* SUPPLIED RECORDS:
# # # # #

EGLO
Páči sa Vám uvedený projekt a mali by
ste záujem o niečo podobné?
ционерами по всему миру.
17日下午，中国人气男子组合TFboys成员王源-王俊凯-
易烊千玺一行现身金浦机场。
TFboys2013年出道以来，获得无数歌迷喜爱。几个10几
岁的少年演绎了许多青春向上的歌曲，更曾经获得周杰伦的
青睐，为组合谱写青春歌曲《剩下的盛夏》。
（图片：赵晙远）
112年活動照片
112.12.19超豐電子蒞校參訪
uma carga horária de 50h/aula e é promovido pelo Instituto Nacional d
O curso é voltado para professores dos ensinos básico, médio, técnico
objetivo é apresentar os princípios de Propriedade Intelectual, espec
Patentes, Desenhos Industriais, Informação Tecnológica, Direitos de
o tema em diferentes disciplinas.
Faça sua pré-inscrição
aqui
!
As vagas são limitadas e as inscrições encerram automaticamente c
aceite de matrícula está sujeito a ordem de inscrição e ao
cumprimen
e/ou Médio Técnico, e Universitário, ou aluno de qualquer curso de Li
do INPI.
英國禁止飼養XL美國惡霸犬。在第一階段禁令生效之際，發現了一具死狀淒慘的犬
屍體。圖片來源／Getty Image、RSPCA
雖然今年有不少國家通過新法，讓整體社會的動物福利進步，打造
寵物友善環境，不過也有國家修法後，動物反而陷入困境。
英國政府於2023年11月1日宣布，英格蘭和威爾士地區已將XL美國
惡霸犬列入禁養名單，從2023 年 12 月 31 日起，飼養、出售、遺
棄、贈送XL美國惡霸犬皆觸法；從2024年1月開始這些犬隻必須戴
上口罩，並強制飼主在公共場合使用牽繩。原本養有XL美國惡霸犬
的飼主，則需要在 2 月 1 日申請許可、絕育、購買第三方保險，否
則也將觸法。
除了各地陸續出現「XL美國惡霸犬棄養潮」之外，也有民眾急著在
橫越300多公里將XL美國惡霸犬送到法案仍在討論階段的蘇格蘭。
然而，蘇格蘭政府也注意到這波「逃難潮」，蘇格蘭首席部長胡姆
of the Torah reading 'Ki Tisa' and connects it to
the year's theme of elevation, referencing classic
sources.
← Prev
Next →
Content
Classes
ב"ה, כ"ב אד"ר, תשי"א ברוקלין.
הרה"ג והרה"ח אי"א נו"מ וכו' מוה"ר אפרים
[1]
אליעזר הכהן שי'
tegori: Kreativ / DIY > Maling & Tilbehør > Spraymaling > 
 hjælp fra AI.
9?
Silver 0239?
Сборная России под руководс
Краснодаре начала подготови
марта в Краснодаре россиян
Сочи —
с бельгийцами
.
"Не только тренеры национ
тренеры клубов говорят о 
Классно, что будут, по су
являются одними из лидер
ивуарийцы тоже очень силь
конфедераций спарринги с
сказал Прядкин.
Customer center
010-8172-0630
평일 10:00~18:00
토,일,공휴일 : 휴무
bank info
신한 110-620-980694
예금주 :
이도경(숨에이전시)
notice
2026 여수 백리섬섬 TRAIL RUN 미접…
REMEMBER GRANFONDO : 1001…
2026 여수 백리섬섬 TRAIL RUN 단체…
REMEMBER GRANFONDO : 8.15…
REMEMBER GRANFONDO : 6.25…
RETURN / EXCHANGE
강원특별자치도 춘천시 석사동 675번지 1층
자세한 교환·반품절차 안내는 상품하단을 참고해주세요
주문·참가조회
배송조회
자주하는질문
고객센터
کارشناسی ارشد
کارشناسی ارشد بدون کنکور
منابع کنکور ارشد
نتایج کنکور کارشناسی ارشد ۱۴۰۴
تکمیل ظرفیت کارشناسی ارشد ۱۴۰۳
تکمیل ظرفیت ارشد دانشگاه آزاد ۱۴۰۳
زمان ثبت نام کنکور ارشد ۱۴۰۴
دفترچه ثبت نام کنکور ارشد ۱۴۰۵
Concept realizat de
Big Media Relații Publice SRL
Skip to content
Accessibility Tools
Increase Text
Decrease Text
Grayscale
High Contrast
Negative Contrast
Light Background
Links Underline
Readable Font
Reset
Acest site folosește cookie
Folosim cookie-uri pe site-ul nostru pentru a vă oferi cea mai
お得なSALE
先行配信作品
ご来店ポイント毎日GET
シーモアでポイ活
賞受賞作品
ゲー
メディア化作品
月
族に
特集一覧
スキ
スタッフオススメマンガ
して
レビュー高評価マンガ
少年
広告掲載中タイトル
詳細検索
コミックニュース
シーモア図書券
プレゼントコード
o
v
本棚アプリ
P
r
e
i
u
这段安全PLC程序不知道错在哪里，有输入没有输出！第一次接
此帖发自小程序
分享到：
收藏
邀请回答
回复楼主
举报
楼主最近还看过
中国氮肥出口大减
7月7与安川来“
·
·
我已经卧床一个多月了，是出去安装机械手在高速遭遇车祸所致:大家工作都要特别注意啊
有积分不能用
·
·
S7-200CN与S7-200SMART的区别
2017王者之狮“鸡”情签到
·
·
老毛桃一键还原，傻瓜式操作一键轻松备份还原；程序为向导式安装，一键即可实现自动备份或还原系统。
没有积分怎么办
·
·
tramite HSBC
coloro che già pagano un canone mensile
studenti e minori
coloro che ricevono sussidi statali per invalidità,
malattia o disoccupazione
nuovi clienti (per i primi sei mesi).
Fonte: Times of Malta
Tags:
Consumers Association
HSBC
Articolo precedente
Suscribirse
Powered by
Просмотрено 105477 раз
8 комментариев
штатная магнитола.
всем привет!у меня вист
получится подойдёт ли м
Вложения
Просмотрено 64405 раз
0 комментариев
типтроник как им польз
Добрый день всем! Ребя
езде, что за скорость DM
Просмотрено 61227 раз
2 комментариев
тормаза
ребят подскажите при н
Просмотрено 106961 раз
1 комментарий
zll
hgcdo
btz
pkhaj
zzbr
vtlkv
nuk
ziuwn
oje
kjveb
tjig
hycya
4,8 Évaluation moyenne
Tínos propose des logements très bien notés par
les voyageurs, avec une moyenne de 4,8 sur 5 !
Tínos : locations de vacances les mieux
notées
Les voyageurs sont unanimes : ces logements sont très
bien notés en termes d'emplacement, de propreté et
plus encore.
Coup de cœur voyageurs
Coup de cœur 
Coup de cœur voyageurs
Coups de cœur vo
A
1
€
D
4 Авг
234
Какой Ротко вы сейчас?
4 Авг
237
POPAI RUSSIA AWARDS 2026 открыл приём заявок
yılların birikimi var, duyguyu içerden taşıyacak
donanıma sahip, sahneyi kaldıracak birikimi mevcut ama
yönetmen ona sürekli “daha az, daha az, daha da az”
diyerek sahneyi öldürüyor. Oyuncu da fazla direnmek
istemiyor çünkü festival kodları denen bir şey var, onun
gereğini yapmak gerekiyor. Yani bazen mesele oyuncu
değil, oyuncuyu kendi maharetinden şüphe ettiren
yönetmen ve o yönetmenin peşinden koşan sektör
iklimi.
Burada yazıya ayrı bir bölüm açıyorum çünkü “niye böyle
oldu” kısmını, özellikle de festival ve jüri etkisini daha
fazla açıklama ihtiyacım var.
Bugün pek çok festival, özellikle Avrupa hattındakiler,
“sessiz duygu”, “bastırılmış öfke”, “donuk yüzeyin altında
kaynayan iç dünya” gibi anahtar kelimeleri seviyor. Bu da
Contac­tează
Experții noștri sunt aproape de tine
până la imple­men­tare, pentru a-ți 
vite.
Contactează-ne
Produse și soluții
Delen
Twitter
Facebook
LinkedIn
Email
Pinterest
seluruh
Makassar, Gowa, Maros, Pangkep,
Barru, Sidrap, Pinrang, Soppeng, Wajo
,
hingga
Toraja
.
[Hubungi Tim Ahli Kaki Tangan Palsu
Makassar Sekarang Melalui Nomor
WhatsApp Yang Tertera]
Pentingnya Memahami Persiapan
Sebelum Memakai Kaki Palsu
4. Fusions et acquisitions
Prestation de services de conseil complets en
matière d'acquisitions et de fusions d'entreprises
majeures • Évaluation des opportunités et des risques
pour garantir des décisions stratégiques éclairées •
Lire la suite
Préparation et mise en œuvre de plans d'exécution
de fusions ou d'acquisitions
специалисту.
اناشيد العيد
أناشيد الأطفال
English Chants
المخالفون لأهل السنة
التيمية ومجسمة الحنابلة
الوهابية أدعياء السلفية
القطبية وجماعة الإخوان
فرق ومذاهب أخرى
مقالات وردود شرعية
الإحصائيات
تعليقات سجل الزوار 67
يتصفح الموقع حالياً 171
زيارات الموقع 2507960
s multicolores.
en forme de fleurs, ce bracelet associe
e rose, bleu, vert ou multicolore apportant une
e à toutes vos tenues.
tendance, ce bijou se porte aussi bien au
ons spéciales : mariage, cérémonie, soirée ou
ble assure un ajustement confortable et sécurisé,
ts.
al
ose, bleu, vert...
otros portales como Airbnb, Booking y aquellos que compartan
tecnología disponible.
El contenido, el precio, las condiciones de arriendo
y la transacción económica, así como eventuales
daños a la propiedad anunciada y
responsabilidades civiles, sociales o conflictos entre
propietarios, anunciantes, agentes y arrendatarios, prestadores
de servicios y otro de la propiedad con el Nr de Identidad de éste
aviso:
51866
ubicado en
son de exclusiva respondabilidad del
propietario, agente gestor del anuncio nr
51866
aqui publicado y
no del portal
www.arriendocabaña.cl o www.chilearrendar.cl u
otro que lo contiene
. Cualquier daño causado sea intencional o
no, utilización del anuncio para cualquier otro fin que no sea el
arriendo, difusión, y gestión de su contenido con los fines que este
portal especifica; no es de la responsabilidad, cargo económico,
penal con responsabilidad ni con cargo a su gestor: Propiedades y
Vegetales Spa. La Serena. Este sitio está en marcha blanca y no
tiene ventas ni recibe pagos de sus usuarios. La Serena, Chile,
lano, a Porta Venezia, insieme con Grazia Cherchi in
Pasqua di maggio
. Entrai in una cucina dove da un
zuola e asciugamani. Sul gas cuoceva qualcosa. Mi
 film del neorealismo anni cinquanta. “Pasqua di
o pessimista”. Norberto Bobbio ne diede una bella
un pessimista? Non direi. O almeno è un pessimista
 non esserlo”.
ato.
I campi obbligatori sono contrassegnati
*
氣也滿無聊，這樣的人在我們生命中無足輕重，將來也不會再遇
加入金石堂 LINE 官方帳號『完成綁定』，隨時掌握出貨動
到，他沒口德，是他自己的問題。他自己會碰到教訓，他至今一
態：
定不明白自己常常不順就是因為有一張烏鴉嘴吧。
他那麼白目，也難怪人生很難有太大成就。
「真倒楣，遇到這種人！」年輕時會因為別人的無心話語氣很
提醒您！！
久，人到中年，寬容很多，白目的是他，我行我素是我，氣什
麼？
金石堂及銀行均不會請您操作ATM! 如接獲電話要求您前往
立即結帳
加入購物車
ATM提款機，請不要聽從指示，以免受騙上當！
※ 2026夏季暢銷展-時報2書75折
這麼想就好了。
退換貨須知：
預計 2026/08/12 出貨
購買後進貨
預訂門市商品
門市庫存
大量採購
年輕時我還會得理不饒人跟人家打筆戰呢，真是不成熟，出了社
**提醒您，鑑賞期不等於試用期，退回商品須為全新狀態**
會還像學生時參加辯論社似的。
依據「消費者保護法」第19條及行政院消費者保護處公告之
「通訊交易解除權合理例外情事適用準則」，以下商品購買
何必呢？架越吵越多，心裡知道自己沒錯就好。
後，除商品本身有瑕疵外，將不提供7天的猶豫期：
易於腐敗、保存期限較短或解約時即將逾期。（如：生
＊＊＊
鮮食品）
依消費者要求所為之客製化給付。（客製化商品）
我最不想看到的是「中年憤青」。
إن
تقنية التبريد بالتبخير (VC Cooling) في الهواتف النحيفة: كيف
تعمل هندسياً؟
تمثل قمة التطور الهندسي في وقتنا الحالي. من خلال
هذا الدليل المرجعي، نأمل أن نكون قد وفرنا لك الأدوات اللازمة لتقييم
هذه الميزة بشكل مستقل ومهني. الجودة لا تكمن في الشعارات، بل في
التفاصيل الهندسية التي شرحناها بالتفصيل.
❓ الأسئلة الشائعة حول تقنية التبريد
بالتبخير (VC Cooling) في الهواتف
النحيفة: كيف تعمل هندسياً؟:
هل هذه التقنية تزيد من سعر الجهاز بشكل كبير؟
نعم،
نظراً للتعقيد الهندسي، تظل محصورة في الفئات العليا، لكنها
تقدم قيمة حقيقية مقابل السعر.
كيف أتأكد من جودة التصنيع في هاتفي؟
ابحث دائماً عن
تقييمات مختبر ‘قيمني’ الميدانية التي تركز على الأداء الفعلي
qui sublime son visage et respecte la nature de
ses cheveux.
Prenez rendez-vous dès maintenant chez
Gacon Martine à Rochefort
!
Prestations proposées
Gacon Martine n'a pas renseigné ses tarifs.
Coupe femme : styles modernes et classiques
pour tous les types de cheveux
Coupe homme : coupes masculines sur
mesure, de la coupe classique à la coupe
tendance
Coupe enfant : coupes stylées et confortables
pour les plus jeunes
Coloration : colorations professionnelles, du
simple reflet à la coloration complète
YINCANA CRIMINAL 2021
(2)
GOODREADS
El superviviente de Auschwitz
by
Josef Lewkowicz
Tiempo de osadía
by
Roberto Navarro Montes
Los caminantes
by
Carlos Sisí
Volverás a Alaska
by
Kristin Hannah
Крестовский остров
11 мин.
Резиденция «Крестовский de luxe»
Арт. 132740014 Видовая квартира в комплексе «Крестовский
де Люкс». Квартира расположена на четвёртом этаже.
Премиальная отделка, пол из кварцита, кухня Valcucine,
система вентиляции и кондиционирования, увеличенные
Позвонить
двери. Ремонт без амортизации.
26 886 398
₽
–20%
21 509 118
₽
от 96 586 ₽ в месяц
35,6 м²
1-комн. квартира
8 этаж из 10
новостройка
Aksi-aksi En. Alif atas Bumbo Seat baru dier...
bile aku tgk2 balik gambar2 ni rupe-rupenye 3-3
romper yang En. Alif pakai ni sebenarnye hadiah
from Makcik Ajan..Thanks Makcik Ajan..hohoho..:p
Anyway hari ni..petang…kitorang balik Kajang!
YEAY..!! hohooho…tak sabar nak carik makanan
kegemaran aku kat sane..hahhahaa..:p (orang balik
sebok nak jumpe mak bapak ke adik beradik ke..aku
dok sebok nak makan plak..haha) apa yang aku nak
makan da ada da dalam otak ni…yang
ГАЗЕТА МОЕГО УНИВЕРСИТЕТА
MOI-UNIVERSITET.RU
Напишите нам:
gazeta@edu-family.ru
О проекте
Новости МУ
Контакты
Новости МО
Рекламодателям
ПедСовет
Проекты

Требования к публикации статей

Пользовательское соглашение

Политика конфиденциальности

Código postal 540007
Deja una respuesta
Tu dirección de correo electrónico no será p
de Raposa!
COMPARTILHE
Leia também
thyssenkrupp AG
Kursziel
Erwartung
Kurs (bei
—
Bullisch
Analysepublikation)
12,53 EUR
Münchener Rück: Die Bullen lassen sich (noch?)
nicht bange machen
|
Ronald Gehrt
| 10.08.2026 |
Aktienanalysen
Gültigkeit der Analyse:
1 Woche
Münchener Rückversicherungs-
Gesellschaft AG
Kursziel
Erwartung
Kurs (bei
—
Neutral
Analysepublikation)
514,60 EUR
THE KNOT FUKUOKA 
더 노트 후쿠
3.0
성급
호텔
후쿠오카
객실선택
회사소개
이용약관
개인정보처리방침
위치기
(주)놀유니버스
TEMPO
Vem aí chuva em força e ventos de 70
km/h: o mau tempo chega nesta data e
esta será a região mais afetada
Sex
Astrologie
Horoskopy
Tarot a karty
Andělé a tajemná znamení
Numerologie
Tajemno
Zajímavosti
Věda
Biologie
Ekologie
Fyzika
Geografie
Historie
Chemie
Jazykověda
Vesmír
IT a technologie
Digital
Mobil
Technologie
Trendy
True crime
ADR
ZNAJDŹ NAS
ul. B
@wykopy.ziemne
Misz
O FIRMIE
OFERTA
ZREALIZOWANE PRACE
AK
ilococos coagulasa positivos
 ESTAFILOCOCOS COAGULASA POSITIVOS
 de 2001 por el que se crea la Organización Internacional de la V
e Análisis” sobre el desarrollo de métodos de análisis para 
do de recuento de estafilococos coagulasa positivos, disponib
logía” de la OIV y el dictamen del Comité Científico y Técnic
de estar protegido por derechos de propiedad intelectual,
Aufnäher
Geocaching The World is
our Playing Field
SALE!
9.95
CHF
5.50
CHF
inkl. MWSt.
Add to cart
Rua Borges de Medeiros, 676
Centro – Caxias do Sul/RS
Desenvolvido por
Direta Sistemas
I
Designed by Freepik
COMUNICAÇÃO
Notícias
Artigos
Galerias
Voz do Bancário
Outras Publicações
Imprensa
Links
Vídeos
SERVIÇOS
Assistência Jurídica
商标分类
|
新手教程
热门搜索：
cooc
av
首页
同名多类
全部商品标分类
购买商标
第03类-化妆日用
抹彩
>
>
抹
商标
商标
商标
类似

# # # # #

* TASK TO CARRY OUT: Copy out the data above word for word, starting at its first line and ending with the line that contains "雖然今年有不少國家通過新法，讓整體社會的動物福利進步，打造".

* ANSWER SPACE:
EGLO
Páči sa Vám uvedený projekt a mali by
ste záujem o niečo podobné?
ционерами по всему миру.
17日下午，中国人气男子组合TFboys成员王源-王俊凯-
易烊千玺一行现身金浦机场。
TFboys2013年出道以来，获得无数歌迷喜爱。几个10几
岁的少年演绎了许多青春向上的歌曲，更曾经获得周杰伦的
青睐，为组合谱写青春歌曲《剩下的盛夏》。
（图片：赵晙远）
112年活動照片
112.12.19超豐電子蒞校參訪
uma carga horária de 50h/aula e é promovido pelo Instituto Nacional d
O curso é voltado para professores dos ensinos básico, médio, técnico
objetivo é apresentar os princípios de Propriedade Intelectual, espec
Patentes, Desenhos Industriais, Informação Tecnológica, Direitos de
o tema em diferentes disciplinas.
Faça sua pré-inscrição
aqui
!
As vagas são limitadas e as inscrições encerram automaticamente c
aceite de matrícula está sujeito a ordem de inscrição e ao
cumprimen
e/ou Médio Técnico, e Universitário, ou aluno de qualquer curso de Li
do INPI.
英國禁止飼養XL美國惡霸犬。在第一階段禁令生效之際，發現了一具死狀淒慘的犬
屍體。圖片來源／Getty Image、RSPCA
雖然今年有不少國家通過新法，讓整體社會的動物福利進步，打造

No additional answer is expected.